David Crosby fan fiction

—Why was the American Office filmed in Berlin?

—It wasn’t.

—I read it was.


—In Sergio Aragones’s autobiography, Plato Fails

You are constantly joking around, it makes it fun to be around you

—Ya, thanks for saying so

—Except I heard you made a rape joke yesterday.

—I did. I regret it. I already apologized to Tom.

—Why’d you do it?

—I was drunk. It was an accident. It got a huge laugh. Sometimes—

—It’s not OK to joke about rape. Ever.

—OK. Fine. I know. I said sorry. Tom’s OK.

—It doesn’t matter what Tom is. You need to get that the things you say have consequences.

[They go on like this for eight days, taking breaks five times daily]

—You’re a frat-guy. You’re an English football hooligan minus the utility. You’re a sponge. A sea cucumber.

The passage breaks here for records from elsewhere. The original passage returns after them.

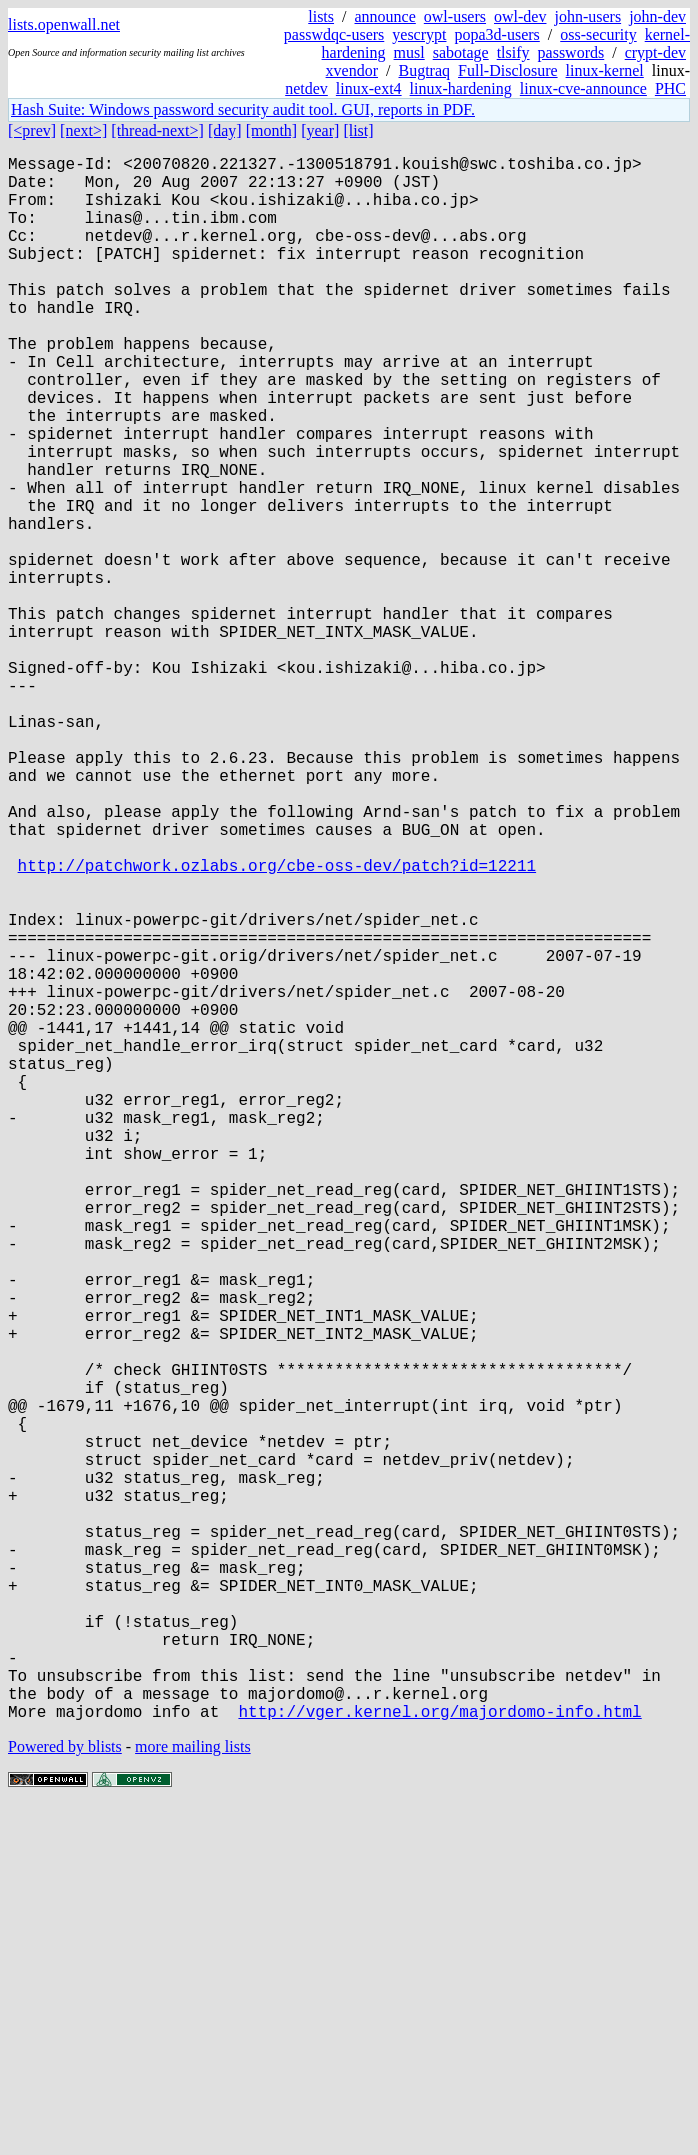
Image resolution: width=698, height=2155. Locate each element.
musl (409, 52)
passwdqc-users (334, 34)
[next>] (83, 130)
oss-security (598, 34)
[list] (358, 130)
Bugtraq (424, 70)
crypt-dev (655, 52)
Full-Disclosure (508, 70)
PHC (670, 88)
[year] (320, 130)
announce (385, 16)
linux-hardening (461, 88)
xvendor (352, 70)
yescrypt (419, 34)
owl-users (455, 16)
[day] (225, 130)
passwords (571, 52)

—Thanks, Sybll. This is great. [Their conversation goes on another nine days. André eats an entire jar of peanut butter, gesticulating with his spoon at Sybll as he defends himself. He lashes out, he tries to change the subject, he farts quietly. André reads novels on his breaks, sometimes even while they’re arguing. Neither André nor Sybll drink any coffee or alcohol, nor do they smoke any tobacco or marijuana during the course of the argument. Both over-eat regularly. They buy multiple books they’ll never read. There is a lull in the argument and they practice their conversational French.]

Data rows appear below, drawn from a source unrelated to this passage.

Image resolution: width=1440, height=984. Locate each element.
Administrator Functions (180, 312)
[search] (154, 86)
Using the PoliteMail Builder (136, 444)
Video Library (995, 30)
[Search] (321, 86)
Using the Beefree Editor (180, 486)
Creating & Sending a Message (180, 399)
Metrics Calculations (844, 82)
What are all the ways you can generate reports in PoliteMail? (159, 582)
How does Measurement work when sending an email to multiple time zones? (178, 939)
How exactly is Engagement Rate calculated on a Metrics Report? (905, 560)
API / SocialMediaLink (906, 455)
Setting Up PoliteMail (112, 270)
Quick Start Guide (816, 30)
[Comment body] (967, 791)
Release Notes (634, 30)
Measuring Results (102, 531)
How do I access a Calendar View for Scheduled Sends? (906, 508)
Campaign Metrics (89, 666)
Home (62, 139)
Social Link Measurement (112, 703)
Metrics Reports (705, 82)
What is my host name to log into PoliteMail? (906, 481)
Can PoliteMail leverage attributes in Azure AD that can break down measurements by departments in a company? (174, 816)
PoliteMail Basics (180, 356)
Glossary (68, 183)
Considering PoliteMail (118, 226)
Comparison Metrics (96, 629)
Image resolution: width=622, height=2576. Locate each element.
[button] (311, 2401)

SYBLL: Si Fred Flinstone avait des prétentions intellectuelles: que c’est assez proche. C’est vous.

ANDRE: Que diriez-vous si je portais une tunique Fred Flinstone?

S: Vous devez écrire de la Flintstones fan fiction.

A: Vous devriez écrire NBC comédie fan fiction.

S: Vous devriez écrire Gilbert Sorrentino, Donald Barthelme, George Saunders, Dennis Cooper, ou Dostoïevski  fan fiction.

A: Vous devriez écrire Marcel Marceau fan fiction.

S: Vous devriez écrire David Crosby fan fiction.

My thanks to Samantha Høcksthighnë and Google Translate for their assistance in the composition of these poems.